The Alliance recently welcomed two new members to its Washington, DC, office. Both hail from the Midwest and are heading up Alliance’s communications team. As such, they will be playing integral roles in determining Alliance messaging, online media presence and fund development activities. You will likely run into them at the 2012 National Conference on Ending Homelessness, so be sure to say ‘Hi!’ Here’s a little introduction to them, in their own words.
Jeni Gamble, Director of Development and Communications: I am originally from Louisville, KY and have always had a passion for nonprofit work and housing advocacy. After graduating from the University of Kentucky (Go Big Blue! 2012 NCAA Champs!), I started working for a domestic violence/sexual assault emergency shelter facility, and never really looked back. At the Alliance, I am excited to step into a new role and oversee our development and communication activities. Messaging and supporter engagement are key components to our mission in ending homelessness, and lucky for me, I love doing them! Close to fifteen years later, I continue to work for safe and affordable housing and count those memories of helping someone move into their own permanent housing as some of the most important in my career. In my free time I run, cook, and will start training for my sixth marathon next week! I love living and working in DC and, since I’m a bit of a southerner and used to the heat, it felt like home as soon as I arrived!
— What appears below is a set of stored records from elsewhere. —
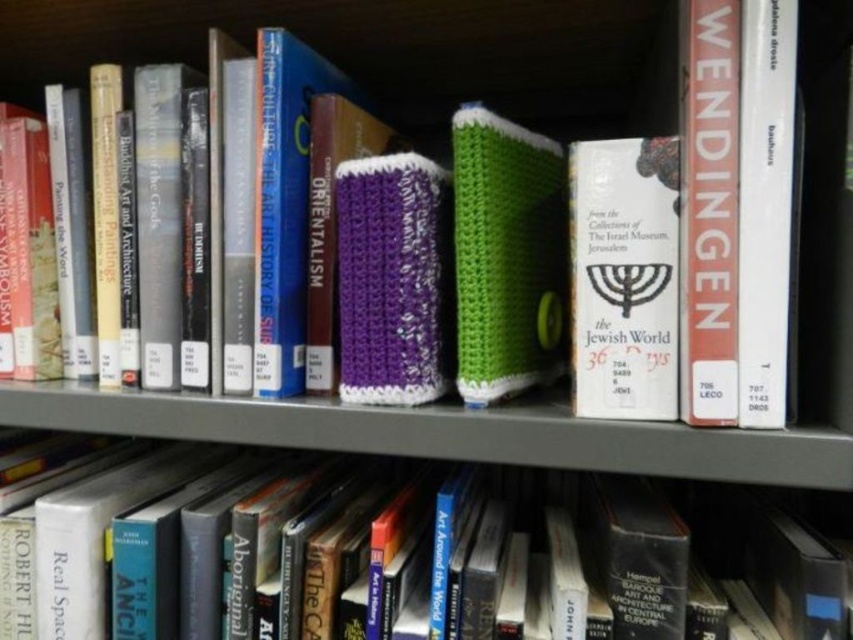 Question: Considering the real-world distances, which object is closest to the white paper book at center?

Choices:
 (A) hardcover book at center
 (B) green knitted book at center

Answer: (B)

Question: Among these objects, which one is farthest from the camera?

Choices:
 (A) hardcover book at center
 (B) green knitted book at center
 (C) white paper book at center

Answer: (B)

Question: Can you confirm if hardcover book at center is thinner than white paper book at center?

Choices:
 (A) yes
 (B) no

Answer: (B)

Question: In this image, where is hardcover book at center located relative to green knitted book at center?

Choices:
 (A) above
 (B) below

Answer: (B)

Question: From the image, what is the correct spatial relationship of hardcover book at center in relation to green knitted book at center?

Choices:
 (A) above
 (B) below

Answer: (B)

Question: Which object appears farthest from the camera in this image?

Choices:
 (A) green knitted book at center
 (B) white paper book at center
 (C) hardcover book at center

Answer: (A) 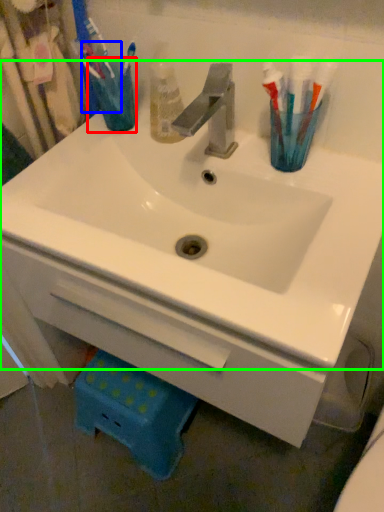 Question: Which is farther away from turquoise (highlighted by a red box)? toothbrush (highlighted by a blue box) or sink (highlighted by a green box)?

Choices:
 (A) toothbrush
 (B) sink

Answer: (B) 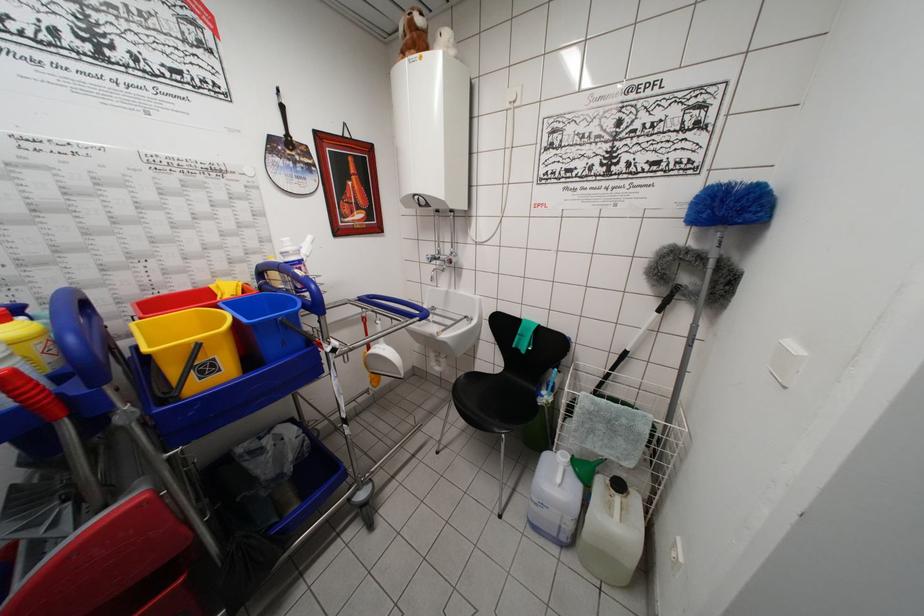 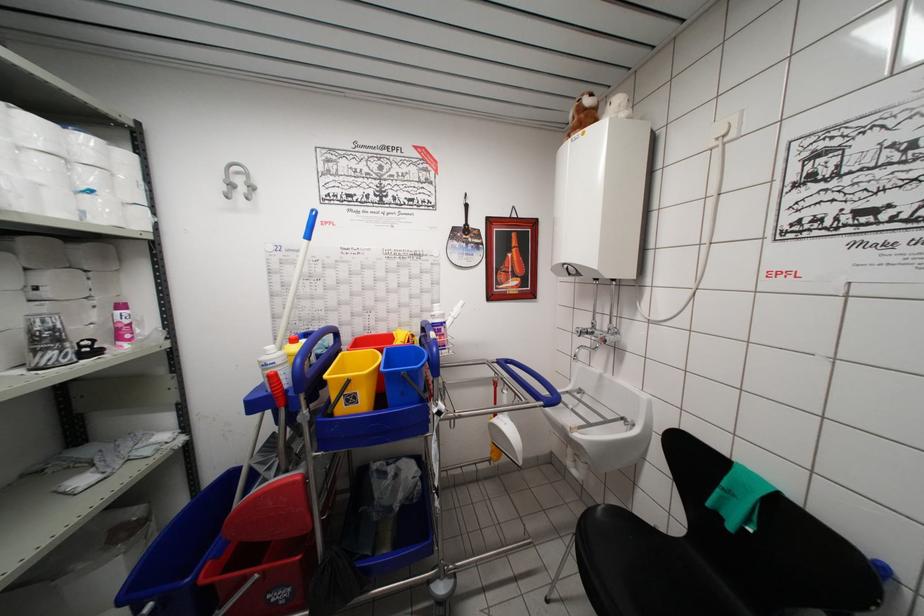 Question: The camera is either moving clockwise (left) or counter-clockwise (right) around the object. The first image is from the beginning of the video and the second image is from the end. Is the camera moving left or right when shooting the video?

Choices:
 (A) Left
 (B) Right

Answer: (B) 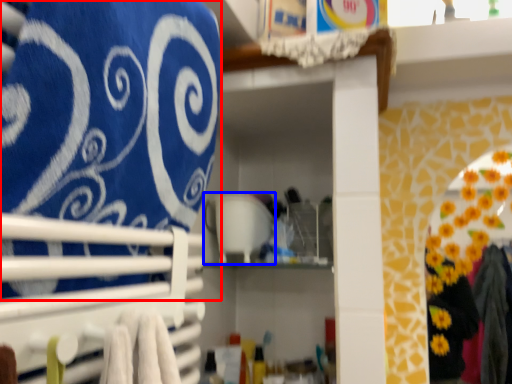 Question: Which object is closer to the camera taking this photo, bath towel (highlighted by a red box) or appliance (highlighted by a blue box)?

Choices:
 (A) bath towel
 (B) appliance

Answer: (A) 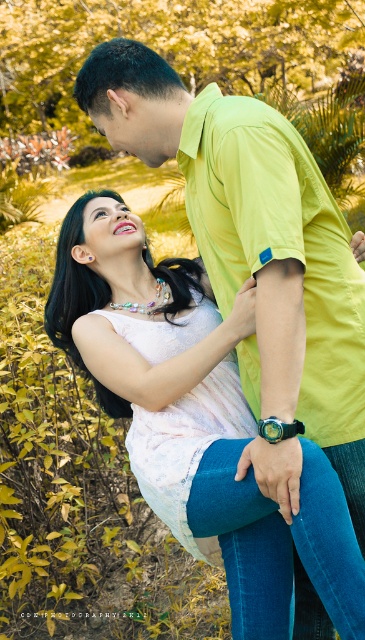 Question: Is matte white blouse at center above matte black forehead at upper center?

Choices:
 (A) yes
 (B) no

Answer: (B)

Question: Is matte white blouse at center further to the viewer compared to matte black forehead at upper center?

Choices:
 (A) no
 (B) yes

Answer: (A)

Question: Does matte white blouse at center have a larger size compared to matte black forehead at upper center?

Choices:
 (A) yes
 (B) no

Answer: (A)

Question: Which point is farther to the camera?

Choices:
 (A) pos(106,211)
 (B) pos(152,381)

Answer: (A)

Question: Which of the following is the closest to the observer?

Choices:
 (A) (116, 205)
 (B) (116, 257)

Answer: (B)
Emanuel Cavallaro, Communications Associate: My background is in print journalism. In my years as a reporter in Ohio, I engaged in the typical breaking news and metro coverage that is the standard fare of most newspaper reporters, but I made sure to sneak in a little advocacy journalism whenever I could on issues that spoke to me on a personal level, covering things like services for migrant workers and the War on Drugs. As a teenager I briefly experienced homelessness, and that experience was a formative one. So it is perhaps no surprise that my first article ever published was about people experiencing homelessness in my hometown of Dayton, Ohio. I am very excited about my new position with the Alliance. I am relishing this opportunity to continue the work I started with that first article, in the company of a bunch of really smart people who know about as much about this issue as there is to know.